In the past few months the Institute of Economic Affairs in the UK announced it's annual award to the person who made great contributions to free enterprise during their working life. The recipient of this honour was Viscount Ridley, the Brits do love a Lord, who's main claim to notoriety in the UK was to be Chairman of The Northern Rock Bank, an institution that had existed since 1850. It started life has a building society and converted to a bank in 1997, following the trend advocated by the IEA and Thatcherite economic theology.
As a bank it adopted the prevailing economic ideology, and then some, and followed a highly risky loan strategy, which included giving borrowers mortgages of up to 125% of their properties value! The end result was that in 2007 it suffered the first run on a British bank in 150 years. It had customers lining up outside it branches demanding their money back! Over a few days they had to pay out $3B. But it wasn't enough and the Bank had to be nationalized at a cost of $40B to the UK taxpayer.
Yet the man who presided over this debacle, the 5th Viscount Ridley, instead of facing any sanctions or censure ends up, seven years later, being given an award for economic achievement! A decision that would beggar's belief in rational world. Lose billions and get an award. The epitome of failing upwards.

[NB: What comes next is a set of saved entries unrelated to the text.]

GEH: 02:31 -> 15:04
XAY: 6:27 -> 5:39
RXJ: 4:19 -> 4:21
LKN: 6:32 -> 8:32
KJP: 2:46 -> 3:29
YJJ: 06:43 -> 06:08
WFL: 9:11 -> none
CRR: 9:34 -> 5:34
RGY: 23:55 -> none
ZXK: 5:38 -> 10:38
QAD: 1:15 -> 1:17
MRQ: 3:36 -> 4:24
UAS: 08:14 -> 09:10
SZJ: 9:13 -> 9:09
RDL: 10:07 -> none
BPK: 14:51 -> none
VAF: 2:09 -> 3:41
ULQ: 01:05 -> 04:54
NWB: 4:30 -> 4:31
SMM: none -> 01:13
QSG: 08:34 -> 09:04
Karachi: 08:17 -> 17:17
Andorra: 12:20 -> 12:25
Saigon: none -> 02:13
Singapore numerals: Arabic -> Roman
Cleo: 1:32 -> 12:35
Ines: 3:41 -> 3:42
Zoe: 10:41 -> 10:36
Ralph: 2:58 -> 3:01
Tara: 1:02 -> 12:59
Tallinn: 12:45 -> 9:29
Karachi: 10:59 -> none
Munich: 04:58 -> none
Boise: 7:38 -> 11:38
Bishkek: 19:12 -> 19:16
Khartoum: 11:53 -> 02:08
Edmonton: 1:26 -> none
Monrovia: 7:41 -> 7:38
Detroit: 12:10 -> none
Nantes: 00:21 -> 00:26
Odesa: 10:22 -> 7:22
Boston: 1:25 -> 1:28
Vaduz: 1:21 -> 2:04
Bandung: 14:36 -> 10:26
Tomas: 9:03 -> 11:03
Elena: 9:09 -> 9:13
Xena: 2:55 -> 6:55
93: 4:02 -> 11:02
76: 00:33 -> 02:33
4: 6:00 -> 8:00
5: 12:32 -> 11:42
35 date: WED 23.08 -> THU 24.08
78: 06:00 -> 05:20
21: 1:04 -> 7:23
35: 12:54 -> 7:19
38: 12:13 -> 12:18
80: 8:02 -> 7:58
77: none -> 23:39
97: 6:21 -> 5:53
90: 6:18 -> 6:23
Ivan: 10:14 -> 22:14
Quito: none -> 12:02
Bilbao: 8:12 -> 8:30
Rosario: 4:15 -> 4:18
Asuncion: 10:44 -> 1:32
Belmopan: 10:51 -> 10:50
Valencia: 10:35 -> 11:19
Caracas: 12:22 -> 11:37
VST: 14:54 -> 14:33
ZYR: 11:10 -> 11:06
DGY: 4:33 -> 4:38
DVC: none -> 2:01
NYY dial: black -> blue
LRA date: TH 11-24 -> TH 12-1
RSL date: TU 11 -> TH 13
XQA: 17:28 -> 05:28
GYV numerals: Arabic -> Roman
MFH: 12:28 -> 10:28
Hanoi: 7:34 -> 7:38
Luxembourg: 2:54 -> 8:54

So what does this mean in the project management world? We have an entrenched paradigm that is waterfall, and we have contending methods such as Critical Chain (which is a variation of waterfall) and Agile. Like the failed “efficient market” model in conventional economic theory education, waterfall is considered to be mandatory on all project courses, especially for beginners. So any “new or improved” PM model has to overthrow decades of conditioning and also to get the PM establishment to demote waterfall to a subset of models that only deal with well established technologies and methods. As the financial example above indicates getting any establishment to change is difficult even when the evidence of failure is over whelming.